The potential for heightened censorship and political manipulation also escalates with automation. Embracing automated governance means relinquishing some degree of human oversight in self-administration. Collective governance, reliant on public discourse and accountability, risks erosion in favor of opaque structures that are difficult to scrutinize and comprehend.
Regulation for New Governance
Regulation is struggling to keep pace with rapid advancements, although the EU’s General Data Protection Regulation (GDPR) and the Digital Services Act and Digital Markets Act offer some regulatory framework. Initiatives like the Open Government Partnership are also advocating for international regulations on AI and automation.

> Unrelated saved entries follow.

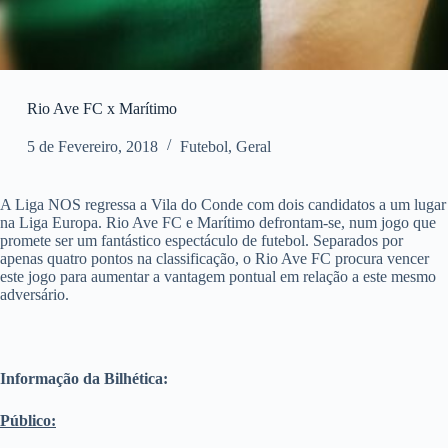
Rio Ave FC x Marítimo
5 de Fevereiro, 2018
Futebol
,
Geral
A Liga NOS regressa a Vila do Conde com dois candidatos a um lugar
na Liga Europa. Rio Ave FC e Marítimo defrontam-se, num jogo que
promete ser um fantástico espectáculo de futebol. Separados por
apenas quatro pontos na classificação, o Rio Ave FC procura vencer
este jogo para aumentar a vantagem pontual em relação a este mesmo
adversário.
Informação da Bilhética:
Público: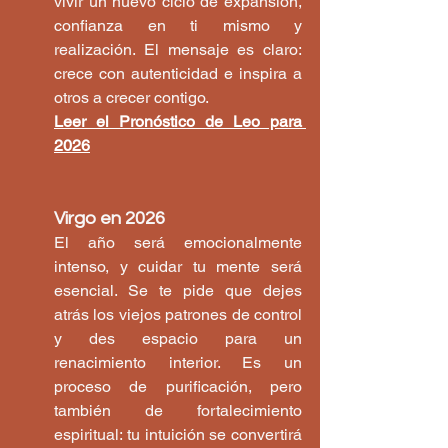
vivir un nuevo ciclo de expansión, 
confianza en ti mismo y 
realización. El mensaje es claro: 
crece con autenticidad e inspira a 
otros a crecer contigo.
Leer el 
Pronóstico 
de Leo para 
2026
Virgo en 2026
El año será emocionalmente 
intenso, y cuidar tu mente será 
esencial. Se te pide que dejes 
atrás los viejos patrones de control 
y des espacio para un 
renacimiento interior. Es un 
proceso de purificación, pero 
también de fortalecimiento 
espiritual: tu intuición se convertirá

Regulatory initiatives appear less stringent in other regions. The Transparent Automated Governance (TAG) Act has established rules for U.S. federal agencies, yet Washington largely adopts a market-focused approach, with state and local governments taking a more proactive stance in establishing AI regulations. Similarly, China has prioritized experimentation over a comprehensive regulatory framework.
The collaboration between government and Big Tech has sparked contention, particularly in military contexts. Anthropic’s concerns regarding the use of its Claude AI model in Maven-related activities led to U.S. officials deeming it a “supply-chain risk,” prompting subsequent lawsuits from the firm. Google had previously withdrawn from its own Maven contract amid employee protests in 2018, yet clandestine collaboration has persisted.
Consequently, governments are compelled to develop these capabilities in-house. A 2019 Stanford Report entitled “Government by Algorithm” indicated over half of algorithm applications are developed internally, signifying a substantial creative drive within agencies. However, matching the pace of the private sector remains challenging. An Emory Law Journal study warned that “mounting evidence” indicates agencies may rely on systems where they lack expertise, which restricts discretion and nuanced reasoning.
There is little indication that AI governance will slow its advance. Having reshaped much of the private sector, the American Academy of Arts and Sciences predicts a further expansion into “back-end decision-making,” still primarily overseen by human officials.
Given this trend, citizens must adopt their own strategies to navigate increasingly AI-guided governance. Automated systems have demonstrated their capacity to challenge both governmental bureaucracy and private-sector oversight. The widely-used DoNotPay AI chatbot has successfully contested hundreds of thousands of parking tickets in the U.S. and UK by streamlining legal appeals. As governmental processes become more automated and impersonal, the public may need to view automation as a tool to navigate and, when necessary, defend against bureaucracy rather than merely acquiescing to it.